▸ **Description of the task**
For the records below, report how many lines include the word "Vendas". Only the number should appear.

##### Source data #####

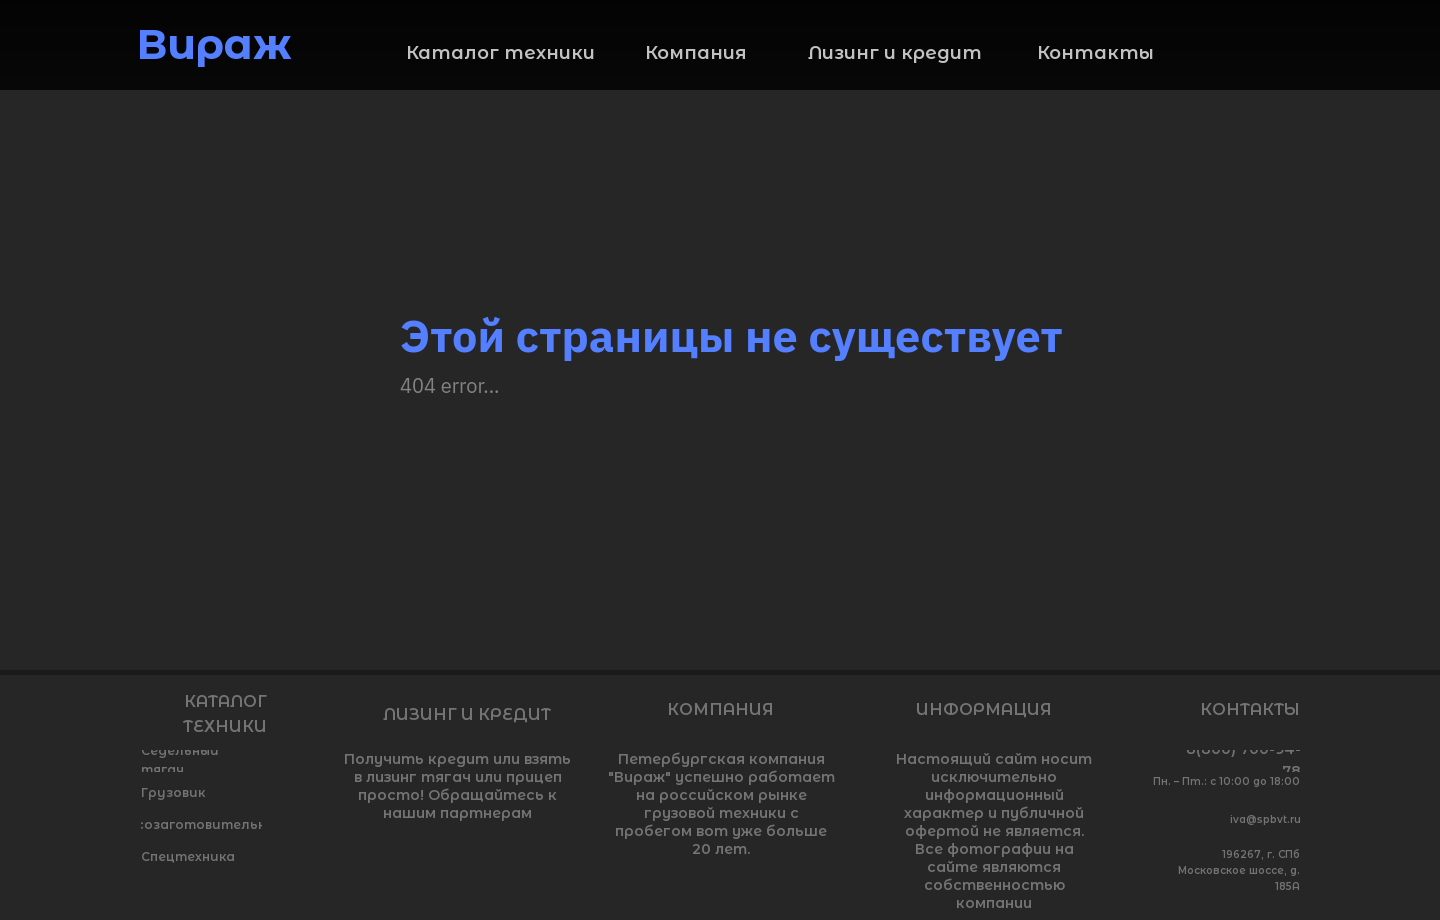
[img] (1285, 46)
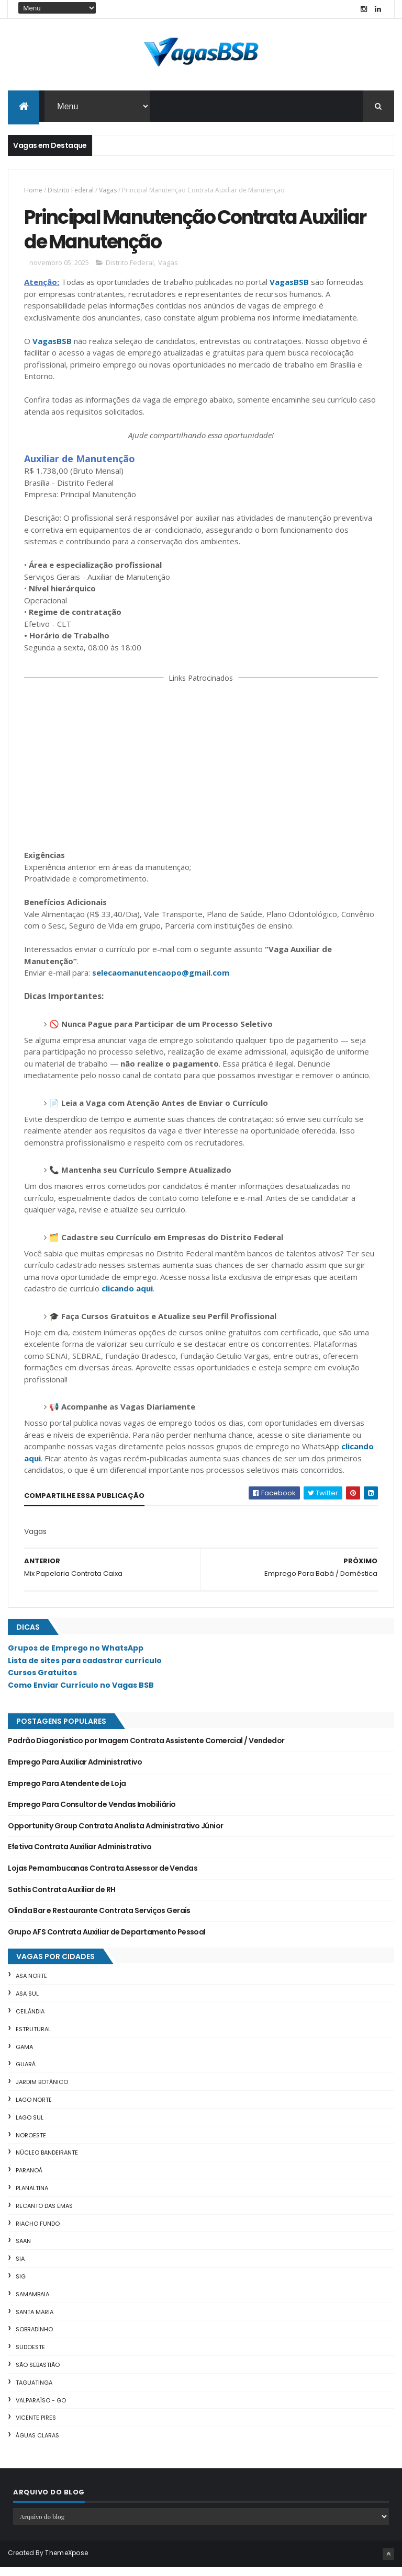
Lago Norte (34, 2108)
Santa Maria (34, 2321)
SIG (21, 2285)
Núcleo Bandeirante (47, 2161)
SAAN (23, 2250)
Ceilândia (30, 2020)
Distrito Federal (71, 192)
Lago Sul (29, 2126)
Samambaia (32, 2303)
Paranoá (29, 2179)
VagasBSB (289, 290)
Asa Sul (27, 2002)
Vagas (108, 192)
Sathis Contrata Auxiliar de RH (61, 1898)
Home (33, 192)
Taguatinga (34, 2391)
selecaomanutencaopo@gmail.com (160, 981)
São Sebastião (38, 2373)
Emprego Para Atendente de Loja (67, 1792)
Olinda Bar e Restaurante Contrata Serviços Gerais (99, 1919)
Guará (26, 2073)
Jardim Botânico (42, 2091)
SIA (20, 2267)
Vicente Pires (36, 2426)
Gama (24, 2056)
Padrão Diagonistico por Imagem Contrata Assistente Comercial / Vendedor (146, 1750)
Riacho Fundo (38, 2232)
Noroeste (31, 2144)
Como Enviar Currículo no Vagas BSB (81, 1694)
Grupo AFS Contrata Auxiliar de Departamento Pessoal (106, 1941)
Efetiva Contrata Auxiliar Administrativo (79, 1855)
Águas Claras (37, 2444)
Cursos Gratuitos (42, 1681)
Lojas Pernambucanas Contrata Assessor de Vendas (102, 1877)
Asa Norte (31, 1984)
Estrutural (33, 2038)
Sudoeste (30, 2356)
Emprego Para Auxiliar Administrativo (75, 1771)
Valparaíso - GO (41, 2409)
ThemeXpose (66, 2561)
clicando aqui (127, 1297)
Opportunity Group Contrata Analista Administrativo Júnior (115, 1834)
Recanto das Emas (44, 2215)
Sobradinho (34, 2338)
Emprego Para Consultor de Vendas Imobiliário (91, 1813)
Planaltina (32, 2197)
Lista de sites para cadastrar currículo (85, 1669)
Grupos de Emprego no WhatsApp (75, 1657)
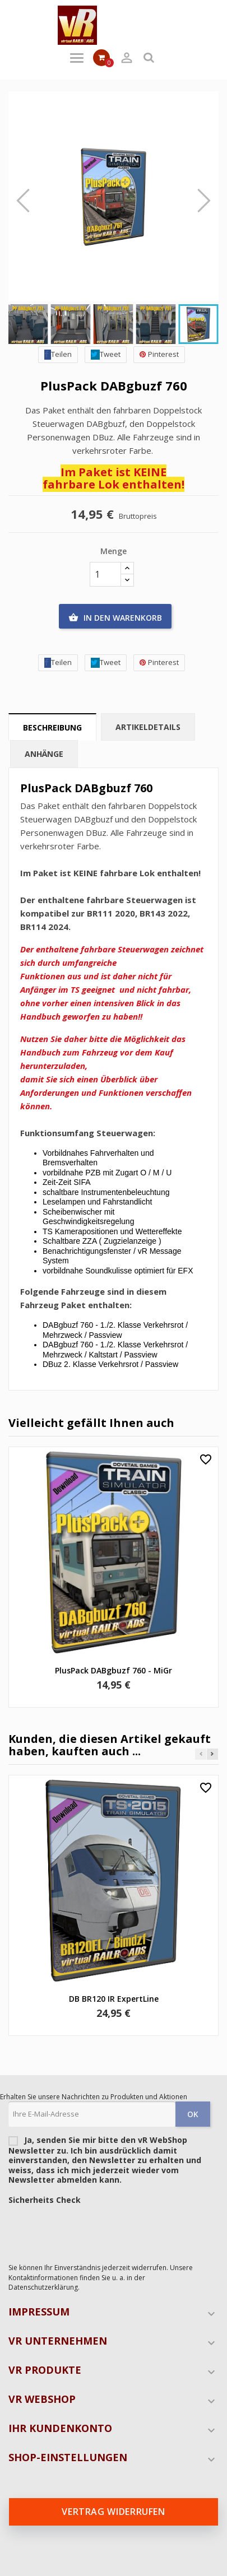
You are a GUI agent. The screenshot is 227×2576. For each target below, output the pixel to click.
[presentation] (93, 2231)
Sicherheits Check (44, 2200)
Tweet (106, 354)
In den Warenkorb (115, 618)
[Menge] (105, 574)
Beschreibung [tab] (52, 727)
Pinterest (159, 354)
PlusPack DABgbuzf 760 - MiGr (113, 1670)
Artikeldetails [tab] (147, 727)
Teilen (58, 354)
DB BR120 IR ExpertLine (114, 1998)
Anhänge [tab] (44, 753)
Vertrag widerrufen (113, 2511)
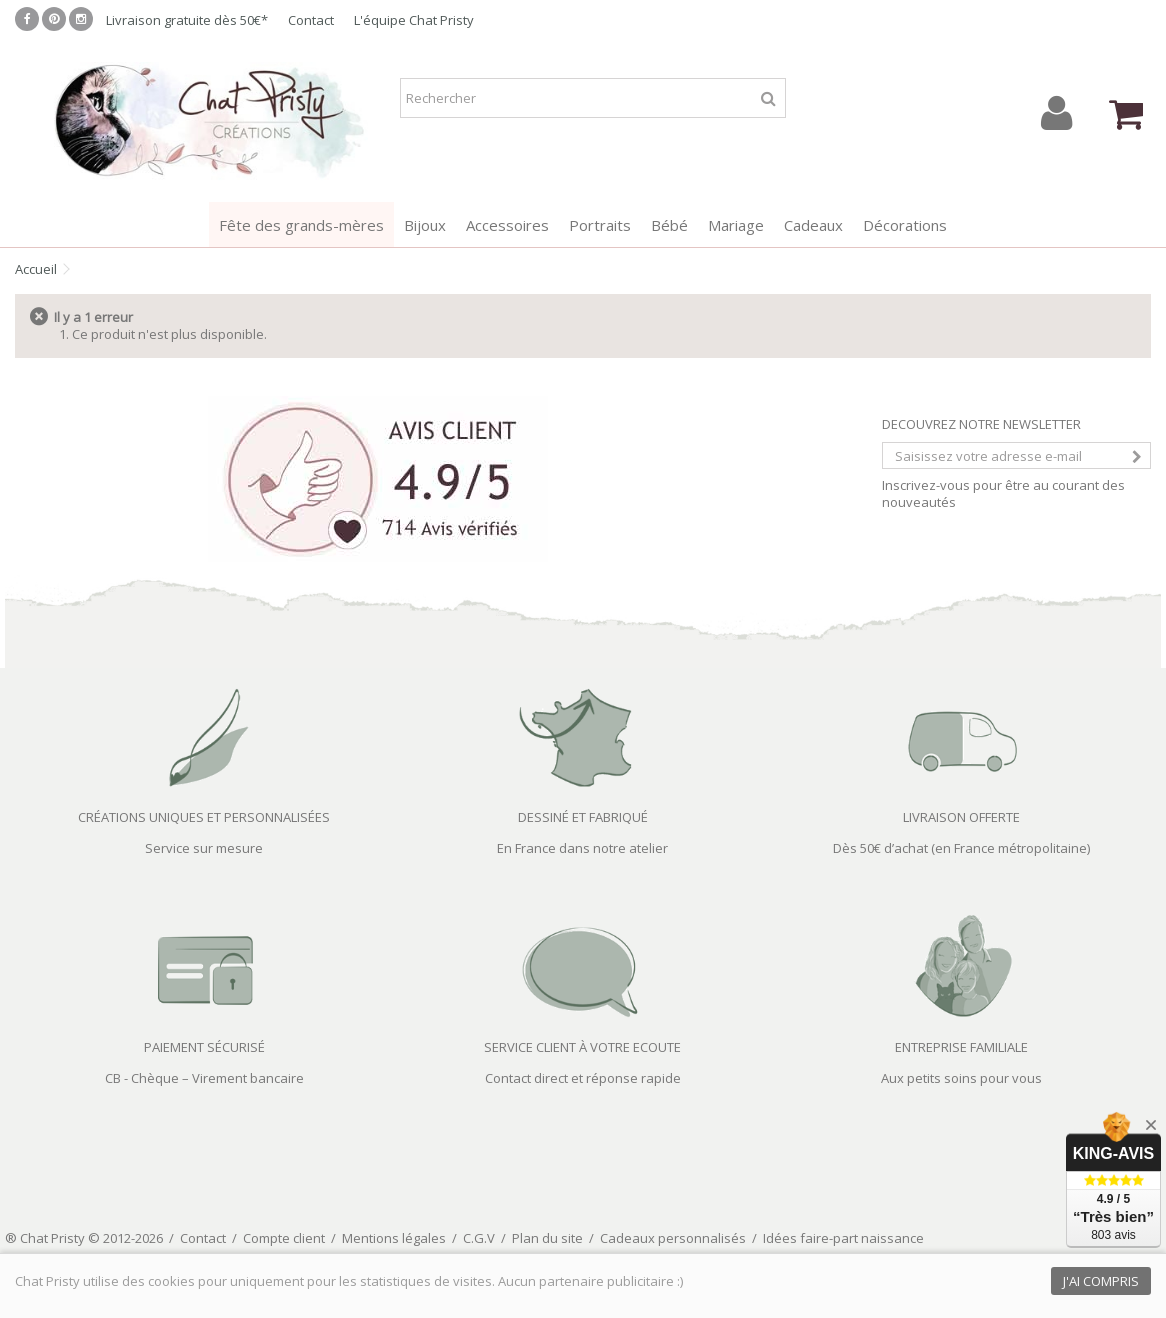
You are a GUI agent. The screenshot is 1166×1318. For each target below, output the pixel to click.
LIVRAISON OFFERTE (961, 817)
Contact (311, 20)
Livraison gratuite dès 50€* (187, 20)
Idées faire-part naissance (843, 1238)
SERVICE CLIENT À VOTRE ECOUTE (582, 1047)
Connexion (1056, 113)
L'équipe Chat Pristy (414, 20)
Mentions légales (394, 1238)
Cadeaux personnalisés (673, 1238)
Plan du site (547, 1238)
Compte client (284, 1238)
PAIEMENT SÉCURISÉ (204, 1047)
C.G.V (479, 1238)
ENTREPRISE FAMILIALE (961, 1047)
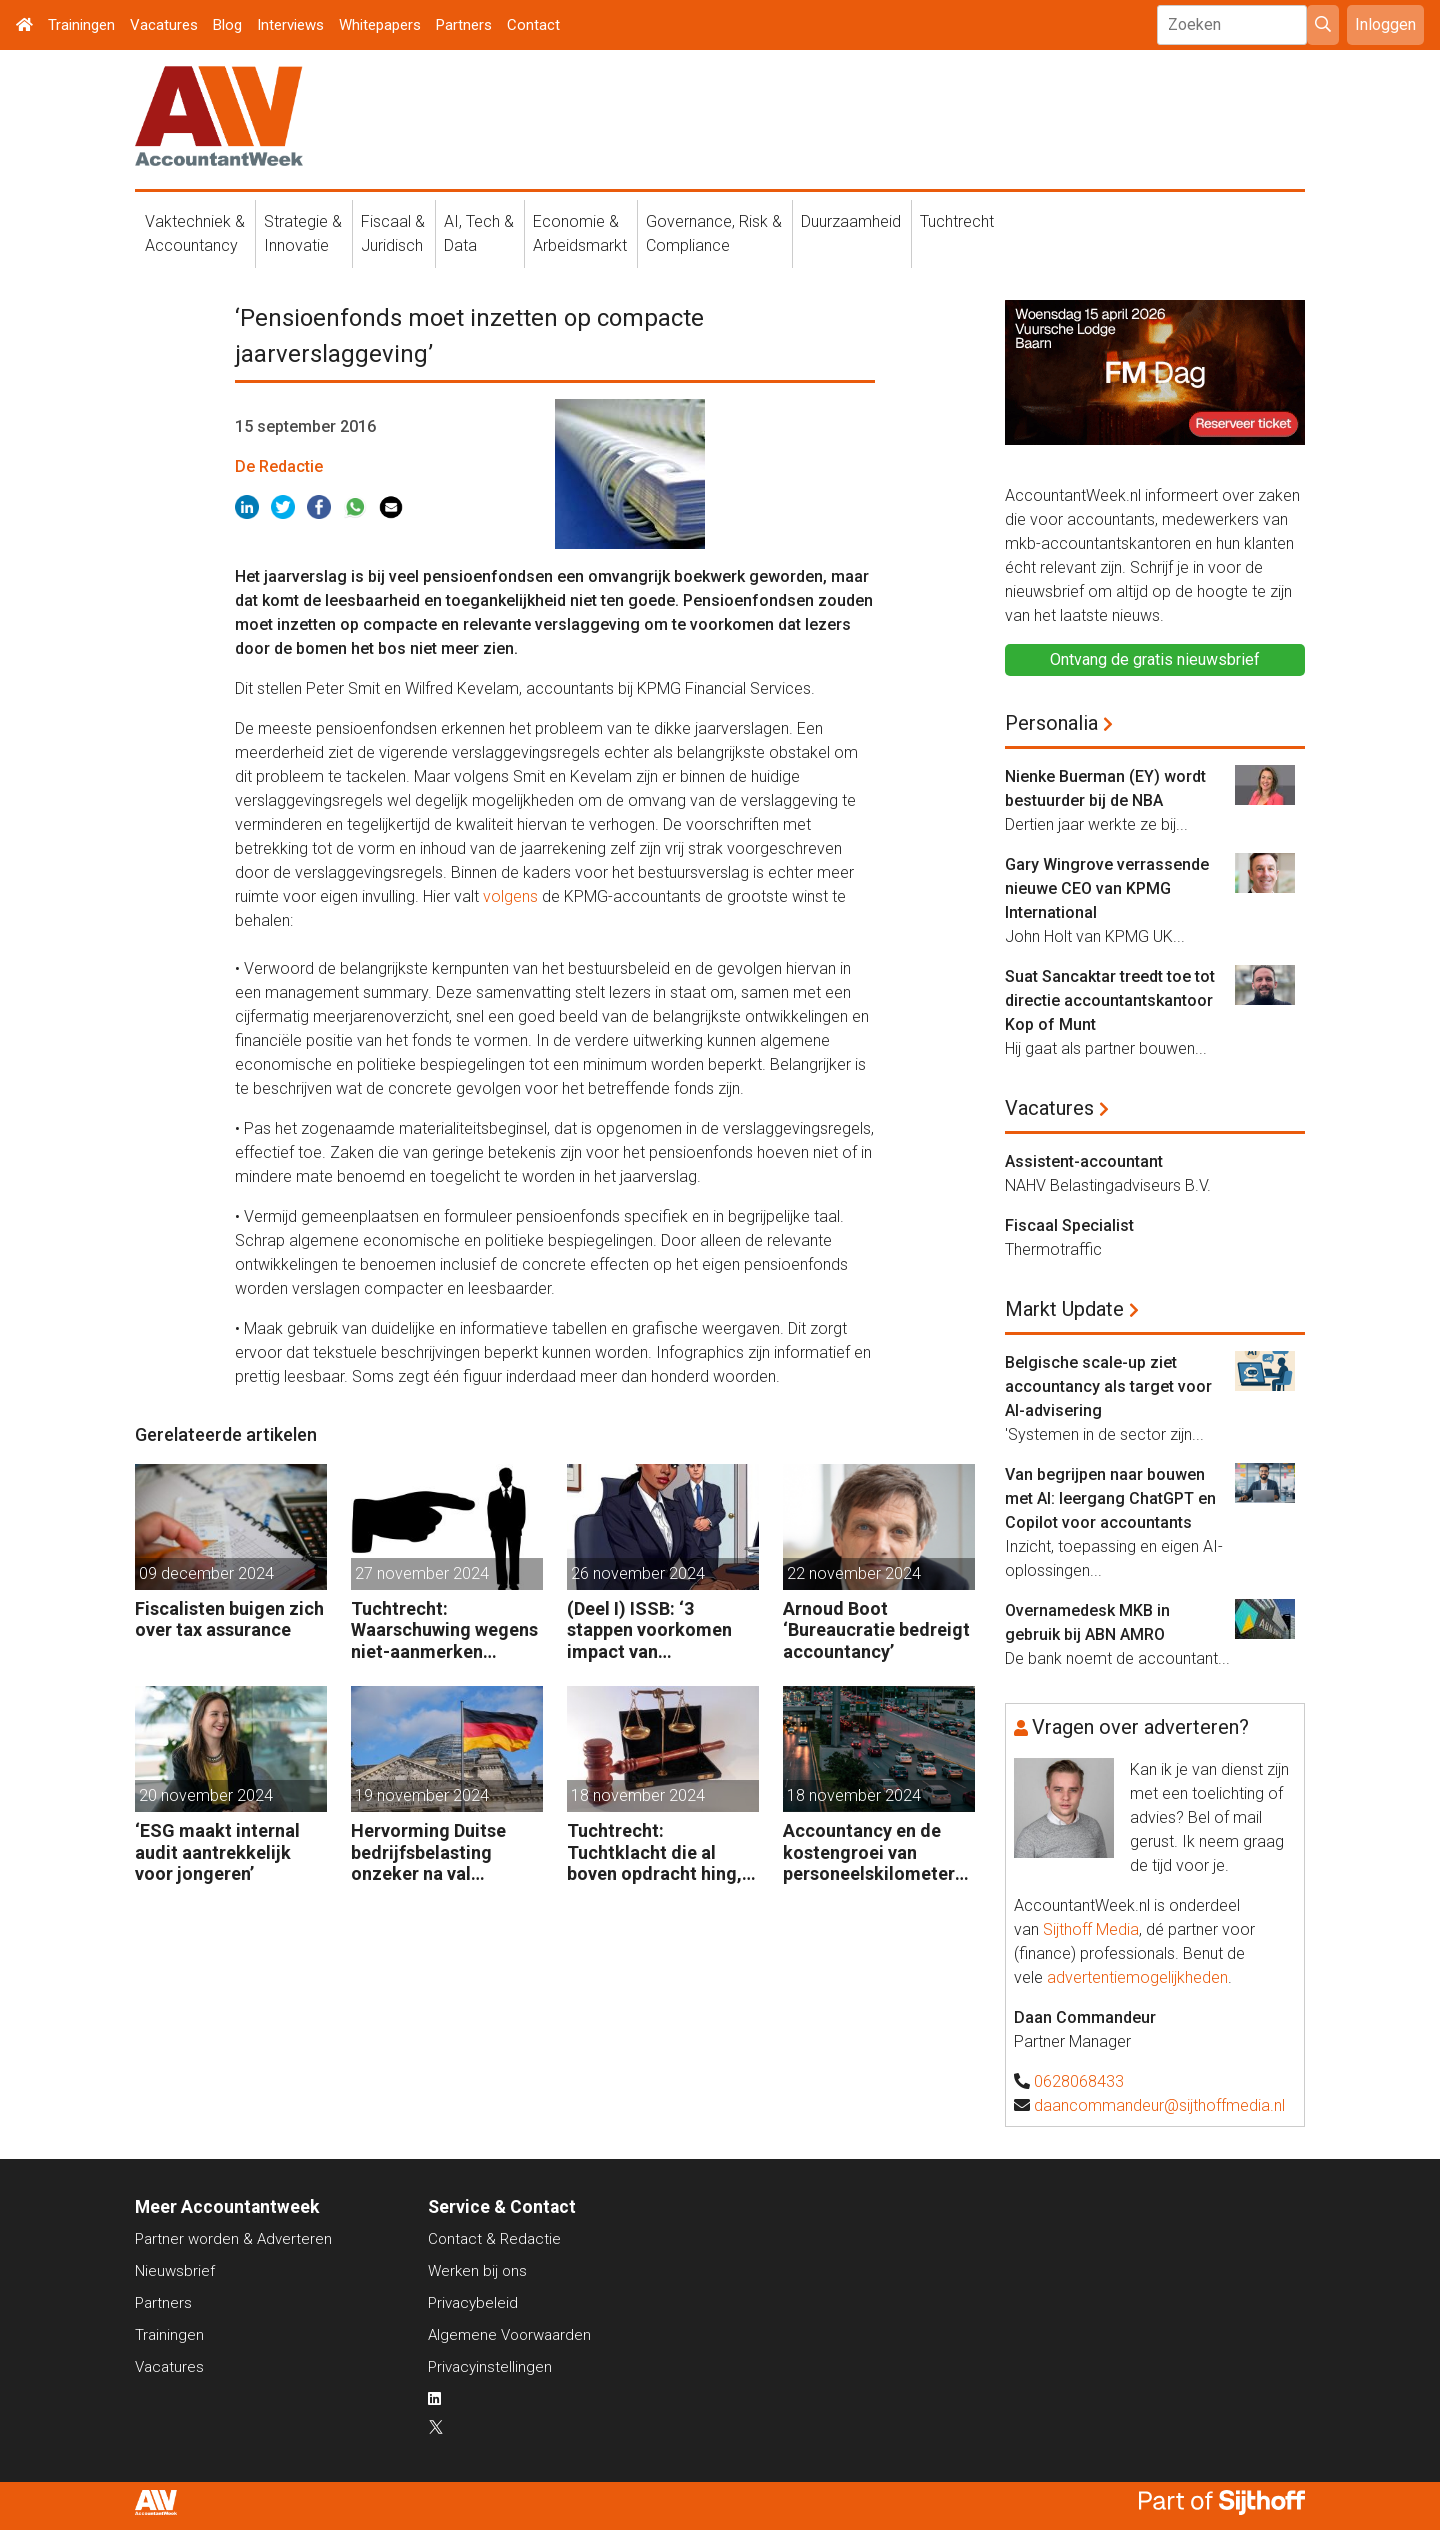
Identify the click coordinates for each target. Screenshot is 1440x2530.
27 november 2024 (422, 1573)
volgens (510, 896)
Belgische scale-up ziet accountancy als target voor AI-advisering (1108, 1386)
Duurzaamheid (851, 221)
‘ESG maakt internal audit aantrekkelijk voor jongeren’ (217, 1852)
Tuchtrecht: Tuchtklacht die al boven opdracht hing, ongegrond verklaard (654, 1852)
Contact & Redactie (494, 2239)
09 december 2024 (206, 1573)
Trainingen (81, 25)
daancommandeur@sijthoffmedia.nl (1159, 2105)
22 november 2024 (854, 1573)
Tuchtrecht (957, 221)
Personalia (1051, 723)
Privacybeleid (473, 2303)
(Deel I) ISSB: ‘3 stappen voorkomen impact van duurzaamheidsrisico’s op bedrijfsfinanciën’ (660, 1630)
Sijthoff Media (1091, 1929)
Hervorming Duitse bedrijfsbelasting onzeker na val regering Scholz (428, 1852)
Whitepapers (380, 25)
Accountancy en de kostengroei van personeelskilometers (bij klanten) (873, 1852)
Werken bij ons (477, 2271)
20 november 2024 (206, 1795)
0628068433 (1079, 2081)
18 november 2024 (638, 1795)
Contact (533, 25)
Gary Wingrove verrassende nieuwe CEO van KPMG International (1107, 888)
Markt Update (1064, 1309)
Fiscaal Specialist (1069, 1225)
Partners (464, 25)
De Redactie (279, 466)
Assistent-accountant (1084, 1161)
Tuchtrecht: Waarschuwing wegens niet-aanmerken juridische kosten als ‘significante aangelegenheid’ (444, 1630)
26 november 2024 (638, 1573)
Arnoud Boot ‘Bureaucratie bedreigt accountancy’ (876, 1630)
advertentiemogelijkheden (1137, 1977)
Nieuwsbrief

#####

▸ **Exercise solution**
2